Les pourparlers relancés à Washington doivent avant tout servir à tester
les intentions d’Israël et le cas échéant lui faire porter la
responsabilité d’un échec, selon experts et responsables palestiniens,
qui leur assignent des objectifs modestes.
Les deux parties ont accepté mardi lors d’une première réunion de tenter
de parvenir à un accord de paix dans les neuf mois, un objectif "à
portée de vue" selon l’Union européenne, mais les Palestiniens se
montrent beaucoup plus dubitatifs.
"A ce stade, il s’agit simplement de préparer les négociations", a
précisé mercredi le négociateur palestinien Yasser Abed Rabbo, à la
radio officielle Voix de la Palestine, alors que la prochaine rencontre
doit avoir lieu dans deux semaines, selon le secrétaire d’État américain
John Kerry.
Les négociations doivent porter sur toutes les questions liées au
"statut final" : le droit au retour pour quelque 5 millions de réfugiés
palestiniens, les frontières d’un futur État palestinien, le sort de
Jérusalem, la question des colonies juives.
"Tout le monde sait que les activités de colonisation continuent, cela
signifie que les négociations sont vouées à l’échec et doivent cesser", a
prévenu M. Abed Rabbo. "Et les Américains en sont parfaitement
conscients, ils devront donc décider s’ils veulent ou non de véritables
négociations".
Israël ne s’est pas engagé à geler la construction de colonies pendant
les négociations —ce qui était une des demandes répétées des
Palestiniens.

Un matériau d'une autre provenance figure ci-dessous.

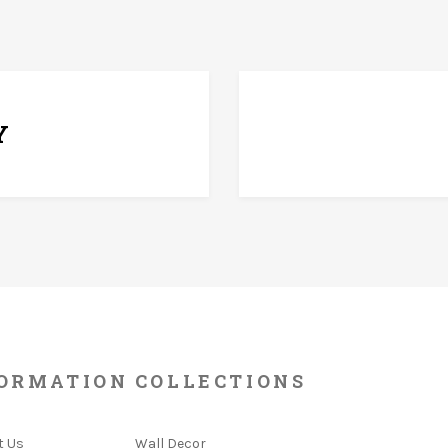
7 D
Y
ORMATION
COLLECTIONS
t Us
Wall Decor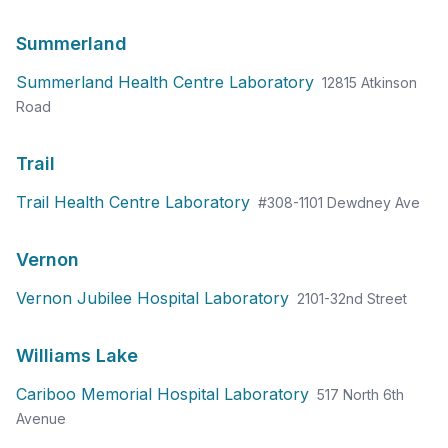
Summerland
Summerland Health Centre Laboratory
12815 Atkinson
Road
Trail
Trail Health Centre Laboratory
#308-1101 Dewdney Ave
Vernon
Vernon Jubilee Hospital Laboratory
2101-32nd Street
✕
Williams Lake
預約
尋找附近的實驗室
Cariboo Memorial Hospital Laboratory
517 North 6th
Avenue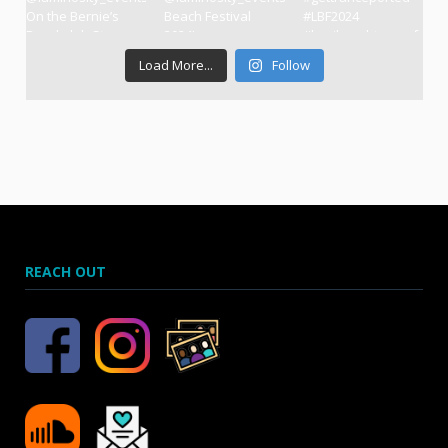
Load More...
Follow
REACH OUT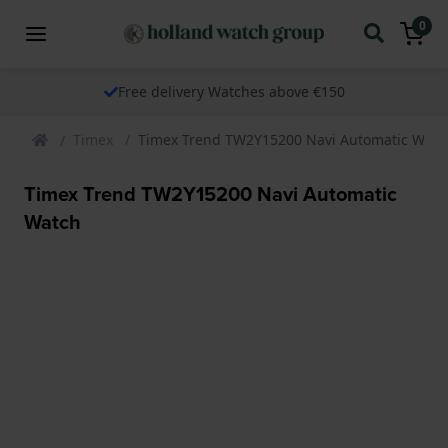
0
Free delivery Watches above €150
Timex
Timex Trend TW2Y15200 Navi Automatic Watc
Timex Trend TW2Y15200 Navi Automatic
Watch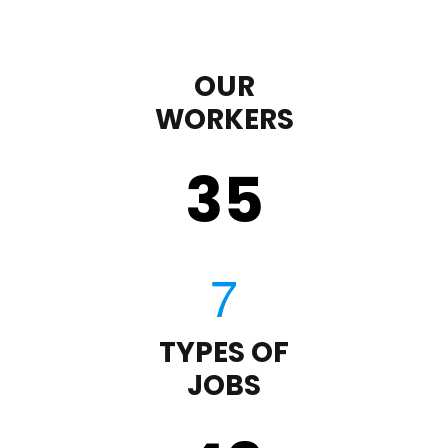
OUR
WORKERS
35
TYPES OF
JOBS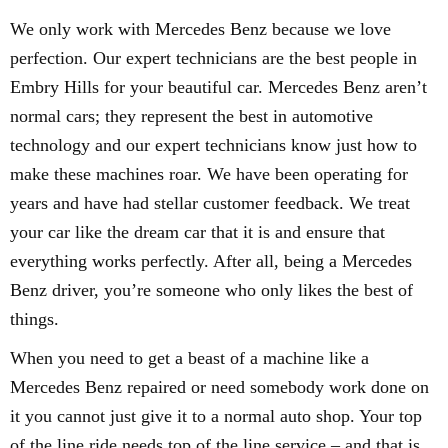
We only work with Mercedes Benz because we love
perfection. Our expert technicians are the best people in
Embry Hills for your beautiful car. Mercedes Benz aren’t
normal cars; they represent the best in automotive
technology and our expert technicians know just how to
make these machines roar. We have been operating for
years and have had stellar customer feedback. We treat
your car like the dream car that it is and ensure that
everything works perfectly. After all, being a Mercedes
Benz driver, you’re someone who only likes the best of
things.
When you need to get a beast of a machine like a
Mercedes Benz repaired or need somebody work done on
it you cannot just give it to a normal auto shop. Your top
of the line ride needs top of the line service – and that is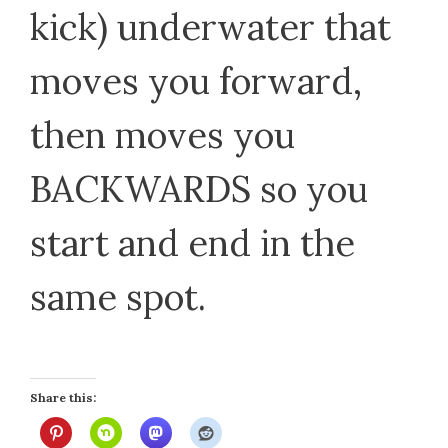
kick) underwater that
moves you forward,
then moves you
BACKWARDS so you
start and end in the
same spot.
Share this: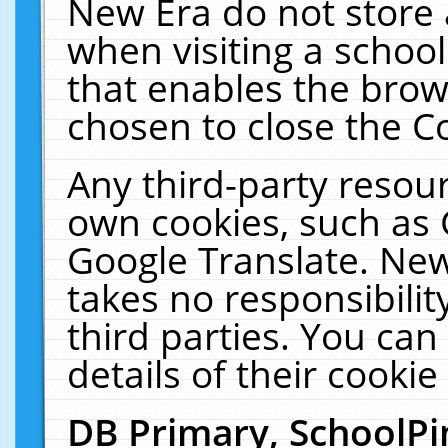
New Era do not store 
when visiting a schoo
that enables the bro
chosen to close the C
Any third-party resourc
own cookies, such as 
Google Translate. New
takes no responsibilit
third parties. You can
details of their cookie
DB Primary, SchoolPi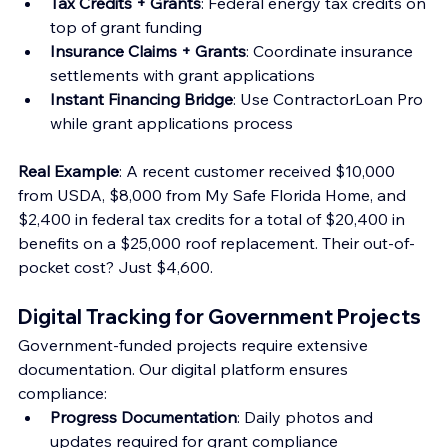
Tax Credits + Grants
: Federal energy tax credits on 
top of grant funding 
Insurance Claims + Grants
: Coordinate insurance 
settlements with grant applications
Instant Financing Bridge
: Use ContractorLoan Pro 
while grant applications process
Real Example
: A recent customer received $10,000 
from USDA, $8,000 from My Safe Florida Home, and 
$2,400 in federal tax credits for a total of $20,400 in 
benefits on a $25,000 roof replacement. Their out-of-
pocket cost? Just $4,600.
Digital Tracking for Government Projects
Government-funded projects require extensive 
documentation. Our digital platform ensures 
compliance:
Progress Documentation
: Daily photos and 
updates required for grant compliance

En revanche, le gouvernement de Benjamin Netanyahu a
accepté de libérer 104 prisonniers palestiniens arrêtés avant les
accords d’Oslo en 1993.
"Ces discussions sont vouées a l’échec, il n’y a aucune chance pour que
ça mène à un accord", affirme le politologue Abdelmajid Soueilem",
estimant que "le but de ces négociations est de faire plaisir aux
Américains".
"C’est le principe même des négociations qui est important pour les
Américains afin de garder un rôle dans la région", explique-t-il.
"L’annonce dimanche de la libération de 104 prisonniers palestiniens
incarcérés avant les accords d’Oslo de 1993 ne suffira pas à amadouer
l’opinion palestinienne ou la convaincre que ces négociations vont
aboutir", ajoute M. Soueilem.
Un avis partagé par un autre expert, Hani Habib, pour qui "la rue
palestinienne ne se sent pas concernée par la reprise des négociations".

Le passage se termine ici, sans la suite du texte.